▸ Study material:

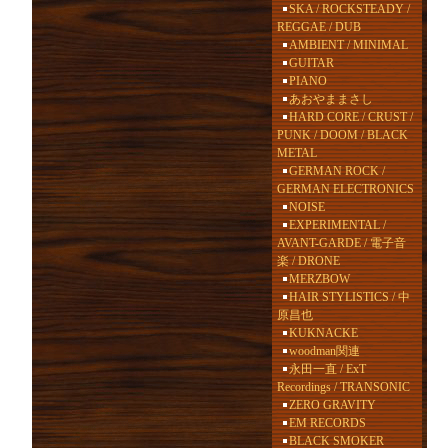
SKA / ROCKSTEADY /
REGGAE / DUB
AMBIENT / MINIMAL
GUITAR
PIANO
あおやままさし
HARD CORE / CRUST /
PUNK / DOOM / BLACK
METAL
GERMAN ROCK /
GERMAN ELECTRONICS
NOISE
EXPERIMENTAL /
AVANT-GARDE / 電子音
楽 / DRONE
MERZBOW
HAIR STYLISTICS / 中
原昌也
KUKNACKE
woodman関連
永田一直 / ExT
Recordings / TRANSONIC
ZERO GRAVITY
EM RECORDS
BLACK SMOKER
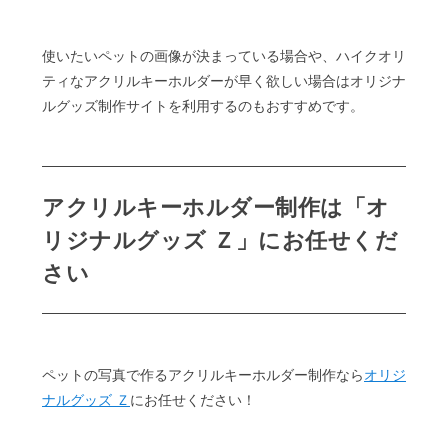
使いたいペットの画像が決まっている場合や、ハイクオリ
ティなアクリルキーホルダーが早く欲しい場合はオリジナ
ルグッズ制作サイトを利用するのもおすすめです。
アクリルキーホルダー制作は「オ
リジナルグッズ Ｚ」にお任せくだ
さい
ペットの写真で作るアクリルキーホルダー制作なら
オリジ
ナルグッズ Ｚ
にお任せください！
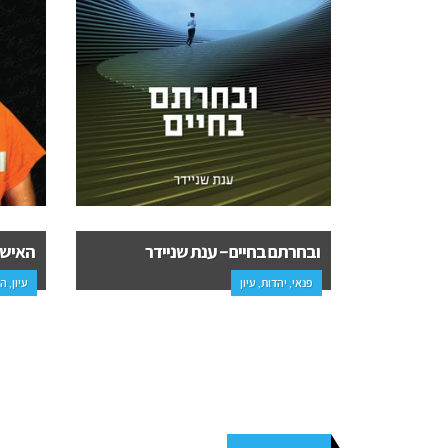
יא הרביעי
ובחרתם בחיים – ענת שניידר
האיש 
פנאי, יהדות, עיון
עיון, ה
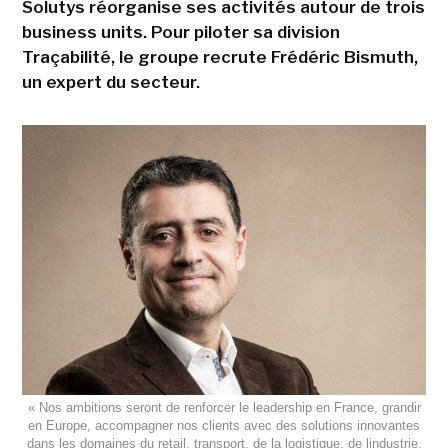
Solutys réorganise ses activités autour de trois
business units. Pour piloter sa division
Traçabilité, le groupe recrute Frédéric Bismuth,
un expert du secteur.
« Nos ambitions seront de renforcer le leadership en France, grandir
en Europe, accompagner nos clients avec des solutions innovantes
dans les domaines du retail, transport, de la logistique, de lindustrie,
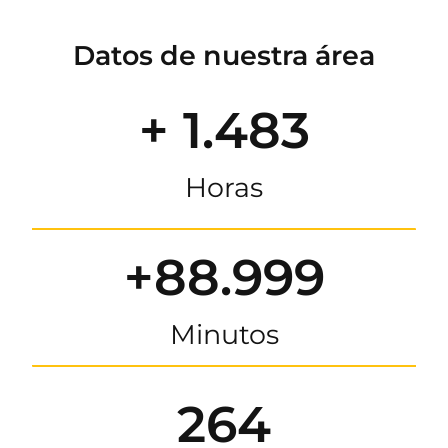
Datos de nuestra área
+ 1.483
Horas
+88.999
Minutos
264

▸ What you need to do:
Pictures stay out. Return exactly the lines from the one with "アクリルキーホルダー制作は「オ" through the last line of the data.

▸ Completed exercise:
アクリルキーホルダー制作は「オ
リジナルグッズ Ｚ」にお任せくだ
さい
ペットの写真で作るアクリルキーホルダー制作なら
オリジ
ナルグッズ Ｚ
にお任せください！
יא הרביעי
ובחרתם בחיים – ענת שניידר
האיש 
פנאי, יהדות, עיון
עיון, ה
Solutys réorganise ses activités autour de trois
business units. Pour piloter sa division
Traçabilité, le groupe recrute Frédéric Bismuth,
un expert du secteur.
« Nos ambitions seront de renforcer le leadership en France, grandir
en Europe, accompagner nos clients avec des solutions innovantes
dans les domaines du retail, transport, de la logistique, de lindustrie,
Datos de nuestra área
+ 1.483
Horas
+88.999
Minutos
264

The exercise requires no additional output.